Practical Example: Detecting Unresolved References

// Find references to undefined variables
let unresolved = scoping.root_unresolved_references();

for (name, reference_ids) in unresolved {
    println!("Unresolved reference: '{}'", name);
    for reference_id in reference_ids {
        let reference = scoping.get_reference(*reference_id);
        println!("  Used at node {:?}", reference.node_id());
    }
}

For code like:

function foo() {
    console.log(undefinedVar);  // undefinedVar is not declared
}

This will report undefinedVar as unresolved.

Scope Chain Resolution

The semantic analyzer implements ECMAScript scope chain resolution:

const x = 'global';

function outer() {
    const x = 'outer';
    
    function inner() {
        console.log(x);  // Resolves to 'outer', not 'global'
    }
}

When resolving x in inner():

Check inner function scope - not found
Check outer function scope - found! (resolves here)
(Would check global scope if not found)

This is exactly how JavaScript’s scope chain works at runtime.
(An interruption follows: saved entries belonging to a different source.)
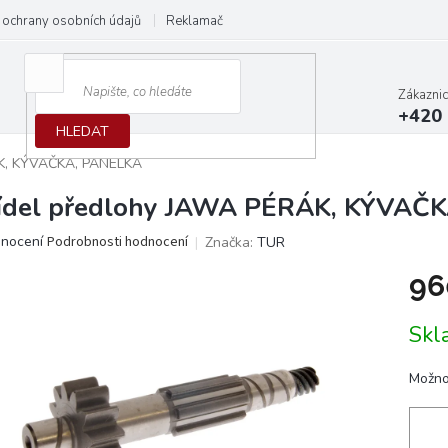
ochrany osobních údajů
Reklamační protokol
Dodací podmínky
Zákazni
+420 
HLEDAT
ÁK, KÝVAČKA, PANELKA
ídel předlohy JAWA PÉRÁK, KÝVAČ
ěrné
dnocení
Podrobnosti hodnocení
Značka:
TUR
ocení
96
ktu
Měrn
Skl
cena:
iček.
Možno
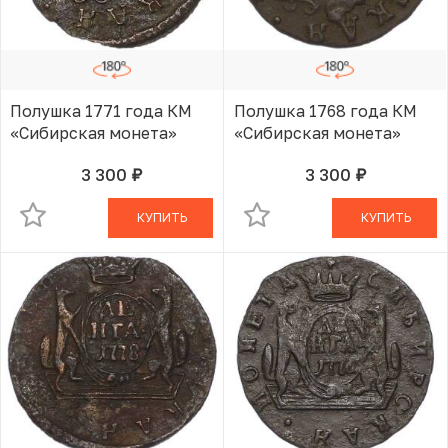
Полушка 1771 года КМ
Полушка 1768 года КМ
«Сибирская монета»
«Сибирская монета»
3 300
3 300
руб.
руб.
В КОРЗИНЕ
В КОРЗИНЕ
КУПИТЬ
КУПИТЬ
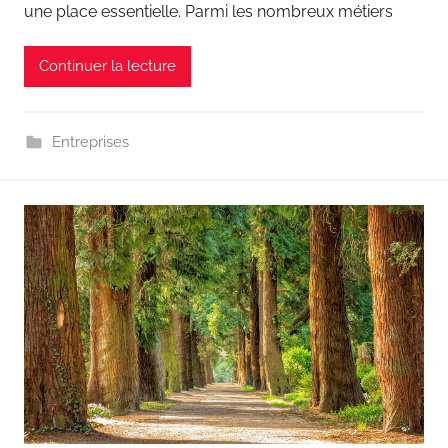
une place essentielle. Parmi les nombreux métiers
Continuer la lecture
Entreprises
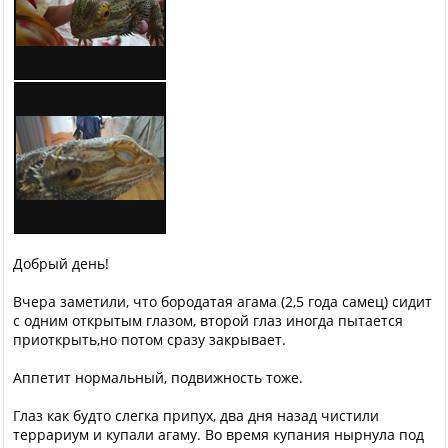
Добрый день!
Вчера заметили, что бородатая агама (2,5 года самец) сидит
с одним открытым глазом, второй глаз иногда пытается
приоткрыть,но потом сразу закрывает.
Аппетит нормальный, подвижность тоже.
Глаз как будто слегка припух, два дня назад чистили
террариум и купали агаму. Во время купания нырнула под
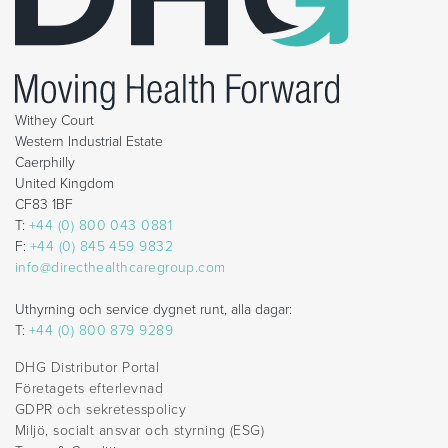
Withey Court
Western Industrial Estate
Caerphilly
United Kingdom
CF83 1BF
T:
+44 (0) 800 043 0881
F:
+44 (0) 845 459 9832
info@directhealthcaregroup.com
Uthyrning och service dygnet runt, alla dagar:
T:
+44 (0) 800 879 9289
DHG Distributor Portal
Företagets efterlevnad
GDPR och sekretesspolicy
Miljö, socialt ansvar och styrning (ESG)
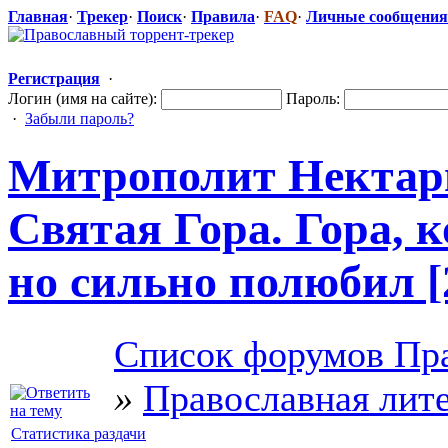
Главная
·
Трекер
·
Поиск
·
Правила
·
FAQ
·
Личные сообщения
Регистрация
·
Логин (имя на сайте):
Пароль:
·
Забыли пароль?
Митрополит Нектари
Святая Гора. Гора, к
но сильно полюбил [
Список форумов Пра
»
Православная лит
Статистика раздачи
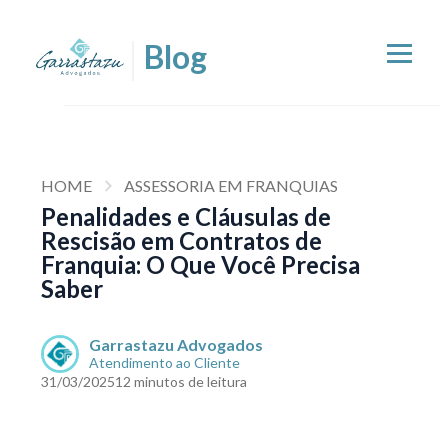
HOME
ASSESSORIA EM FRANQUIAS
Penalidades e Cláusulas de
Rescisão em Contratos de
Franquia: O Que Você Precisa
Saber
Garrastazu Advogados
Atendimento ao Cliente
31/03/2025
12 minutos de leitura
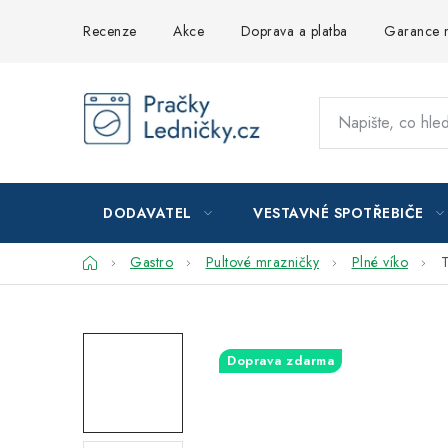
Přejít
Recenze
Akce
Doprava a platba
Garance n
na
obsah
DODAVATEL
VESTAVNÉ SPOTŘEBIČE
Domů
Gastro
Pultové mrazničky
Plné víko
T
Doprava zdarma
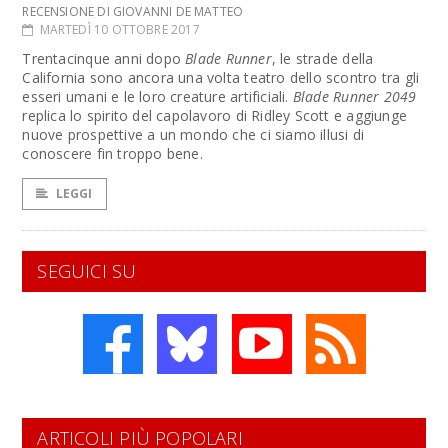
RECENSIONE DI GIOVANNI DE MATTEO
MARTEDÌ 10 OTTOBRE 2017
Trentacinque anni dopo
Blade Runner
, le strade della
California sono ancora una volta teatro dello scontro tra gli
esseri umani e le loro creature artificiali.
Blade Runner 2049
replica lo spirito del capolavoro di Ridley Scott e aggiunge
nuove prospettive a un mondo che ci siamo illusi di
conoscere fin troppo bene.
LEGGI
SEGUICI SU
ARTICOLI PIÙ POPOLARI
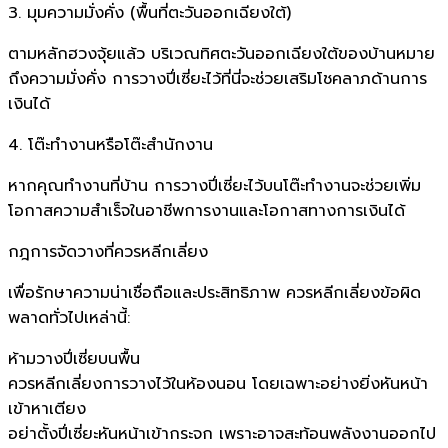
3. มุมความมั่งคั่ง (พื้นที่ตะวันออกเฉียงใต้)
ตามหลักฮวงจุ้ยแล้ว บริเวณทิศตะวันออกเฉียงใต้ของบ้านหมาย
ถึงความมั่งคั่ง การวางปี่เซี่ยะไว้ที่นี่จะช่วยเสริมโชคลาภด้านการ
เงินได้
4. โต๊ะทำงานหรือโต๊ะสำนักงาน
หากคุณทำงานที่บ้าน การวางปี่เซี่ยะไว้บนโต๊ะทำงานจะช่วยเพิ่ม
โอกาสความสำเร็จในอาชีพการงานและโอกาสทางการเงินได้
กฎการจัดวางที่ควรหลีกเลี่ยง
เพื่อรักษาความน่าเชื่อถือและประสิทธิภาพ ควรหลีกเลี่ยงข้อผิด
พลาดทั่วไปเหล่านี้:
ห้ามวางปี่เซี่ยบนพื้น
ควรหลีกเลี่ยงการวางไว้ในห้องนอน โดยเฉพาะอย่างยิ่งหันหน้า
เข้าหาเตียง
อย่าตั้งปี่เซี่ยะหันหน้าเข้ากระจก เพราะอาจสะท้อนพลังงานออกไป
The semantic analyzer replicates this behavior at compile time.

Integration with AST

Semantic analysis populates fields in the AST:

BindingIdentifier.symbol_id

// After semantic analysis, declarations have symbol_id populated
if let Statement::VariableDeclaration(decl) = stmt {
    for declarator in &decl.declarations {
        if let BindingPatternKind::BindingIdentifier(ident) = &declarator.id.kind {
            // This is now Some(SymbolId) after semantic analysis
            if let Some(symbol_id) = ident.symbol_id.get() {
                println!("Variable '{}' has symbol ID {:?}", 
                    ident.name, symbol_id);
            }
        }
    }
}

IdentifierReference.reference_id

// References have reference_id populated
if let Expression::Identifier(ident) = expr {
    if let Some(reference_id) = ident.reference_id.get() {
        let reference = scoping.get_reference(reference_id);
        println!("Reference '{}':", ident.name);
        println!("  Flags: {:?}", reference.flags());
        
        // Find what it refers to
        if let Some(symbol_id) = reference.symbol_id() {
            let symbol_name = scoping.symbol_name(symbol_id);
            println!("  Resolves to symbol '{}'", symbol_name);
        }
    }
}

Control Flow Graph (Optional)

When enabled, the semantic analyzer also builds a control flow graph (CFG):

use oxc_semantic::SemanticBuilder;

let semantic = SemanticBuilder::new()
    .with_cfg(true)  // Enable CFG construction
    .build(&program);

if let Some(cfg) = semantic.semantic.cfg() {
    // Analyze control flow
    for basic_block_id in cfg.basic_blocks.iter_enumerated() {
        let block = &cfg.basic_blocks[basic_block_id];
        println!("Basic block {:?}:", basic_block_id);
        println!("  Instructions: {:?}", block.instructions.len());
    }
}

The CFG is used for advanced analyses like dead code detection and data flow analysis. Most tools don’t need it.

Data Structures

Scoping

The main data structure:

pub struct Scoping {
    // Symbol table (stored as struct-of-arrays for efficiency)
    symbol_table: SymbolTable,
    
    // All references in the program
    references: IndexVec<ReferenceId, Reference>,
    
    // Scope tree (stored as struct-of-arrays)
    scope_table: ScopeTable,
    
    // Inner data stored in arena allocator
    cell: ScopingCell,
}

Struct-of-Arrays Design: Instead of Vec<Symbol> where each Symbol is a struct with multiple fields, Oxc uses separate vectors for each field. This improves cache locality and reduces memory overhead.

ScopeTable

Stores all scopes in flat arrays:

struct ScopeTable {
    parent_ids: Vec<Option<ScopeId>>,    // Parent scope for each scope
    node_ids: Vec<NodeId>,                // AST node that created the scope
    flags: Vec<ScopeFlags>,               // Scope type and properties
}

SymbolTable

Stores all symbols in flat arrays:

struct SymbolTable {
    symbol_spans: Vec<Span>,              // Where declared
    symbol_flags: Vec<SymbolFlags>,       // Type of declaration
    symbol_scope_ids: Vec<ScopeId>,       // Which scope it's in
    symbol_declarations: Vec<NodeId>,     // AST node of declaration
}

This layout is more cache-friendly than Vec<Symbol> because related data is stored contiguously.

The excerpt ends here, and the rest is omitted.